Dokunulmazlık yasasının kaldırılması ise doğrudan HDP milletvekillerini ve bazı CHP`leride hedefleyen bir yasadır. Görünen köy kılavuz istemez. HDP`lerin dokunulmazlığı kaldırıldığında, herhangi mualif konuşmalarına kulp takılıp, cezaevine konulacaklar. Meclisde mualifler kalmayınca başkanlık oylaması tekrar gündeme gelecek ve zaati muhteremlerini ülkeye Sultan seçecekleri aşikardır. Yani aslında bir anlamda başkanlık sistemi oylamasına hazırlıkdır bu yasa.
HDP milletvekilleri kirli siyaseti ifşa eden, halkı ve medyayı aydınlatan, barışçıl, eşitlikçi bir siyaset yürütmekde. Bir bakımada halka kendi gücüne güvenmeyi, doğrularına sımsıkı sarılmayı öğretiyor. Ayreten havuz medyasından miskinleşmiş, uyuşmuş toplumuda böylelikle derin uykusundan uyandırıyor. Bu siyaset iktidarı korkutup alanını daraltıyor elbet, fakat bunun dışında yinede istediği hırsızlığı ört bas edip, sapıkları aklayıp, mazlumları vahşice katl etmeye devam ediyor. En son vahşetleri Sur, Nusaybin, Cizre`de gerçekleşmiş onca mazlumun kanına girmiş, geride kalanlarıda acıya, kedere, yasa boğdular.
HDP Milletvekillerimiz halkçı, eşitlikçi, barışçıl siyaseti ile halkın birer değerleridirler, fakat iktidar partisi meclisde istediği yasayı çıkartıp, cirit atabiliyorlar. Burada mualif partisi sayı itibari ile güçsüz kalıyor. Mualifin meclisde çalışma alanı yok denilebilinecek düzeydedir, fakat HDP meclisde var oldukça başkanlık sistemi onaylanamaz. Dokunulmazlıkları kaldırıp mualifi bertaraf edip, Sultanlik tahtını kurup, Dar`un Nedve`lerinde halki kendilerine biaat ettirip köleleştirme hevesleri içerisindeler.
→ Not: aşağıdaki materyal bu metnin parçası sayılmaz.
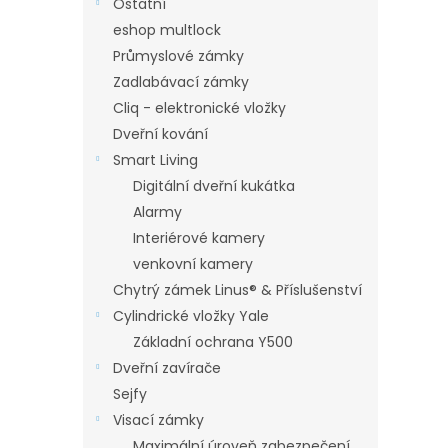
Ostatní
eshop multlock
Průmyslové zámky
Zadlabávací zámky
Cliq - elektronické vložky
Dveřní kování
Smart Living
Digitální dveřní kukátka
Alarmy
Interiérové kamery
venkovní kamery
Chytrý zámek Linus® & Příslušenství
Cylindrické vložky Yale
Základní ochrana Y500
Dveřní zavírače
Sejfy
Visací zámky
Maximální úroveň zabezpečení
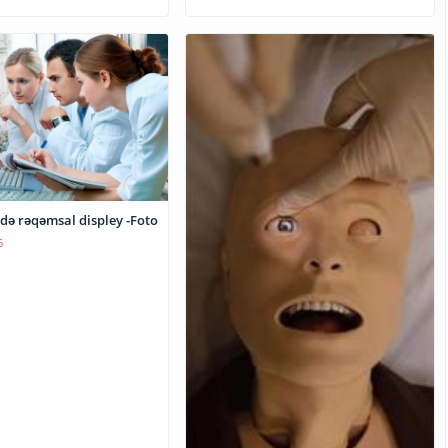
də rəqəmsal displey -Foto
6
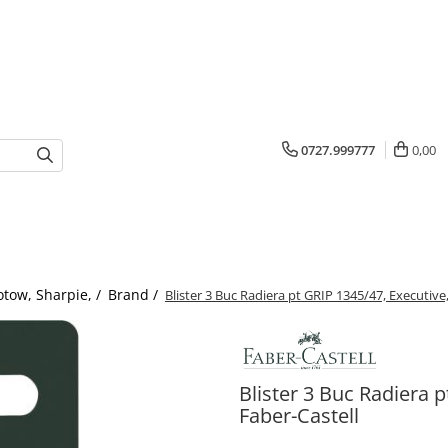
0727.999777
0,00
otow, Sharpie, /
Brand /
Blister 3 Buc Radiera pt GRIP 1345/47, Executive,
Blister 3 Buc Radiera p
Faber-Castell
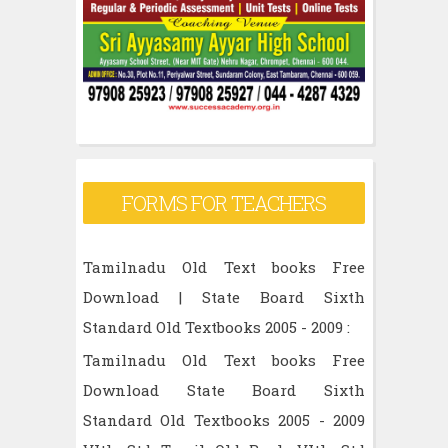
FORMS FOR TEACHERS
Tamilnadu Old Text books Free
Download | State Board Sixth
Standard Old Textbooks 2005 - 2009 :
Tamilnadu Old Text books Free
Download State Board Sixth
Standard Old Textbooks 2005 - 2009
Bildiğiniz gibi Dar`un Nedve Cahilliyye çağındaki meclisdir (440 yılında Kâbe’nin kuzeyine kurulmuşdur). İslamiyet`den önce Mekke`de Cahiliyye çağında arab müşrikler yaşardı. Sosyolojik açıdan o dönemlerde kabile sistemi hakimdi. Bu kabilelerinin reisleri kabilelerinin onayı ile kabilesini temsilen Dar`un Nedve dedikleri meclislerde yer alırlardı. Yer alan kişi Kureyş kabilesine mensup ve 40 yaşını doldurmuş olması gerekir, ki geneldede bunlar zengin kabile reisleriydi. Yani Dar`un Nedve dediğimiz yer Kureyş`lilerin toplandığı parlamentosu/meclisiydi. Kabilelerinin onayi ile geldikleri için de kendilerini son derece ilerici ve demokratik bir sistem olarak tanımlarlardı.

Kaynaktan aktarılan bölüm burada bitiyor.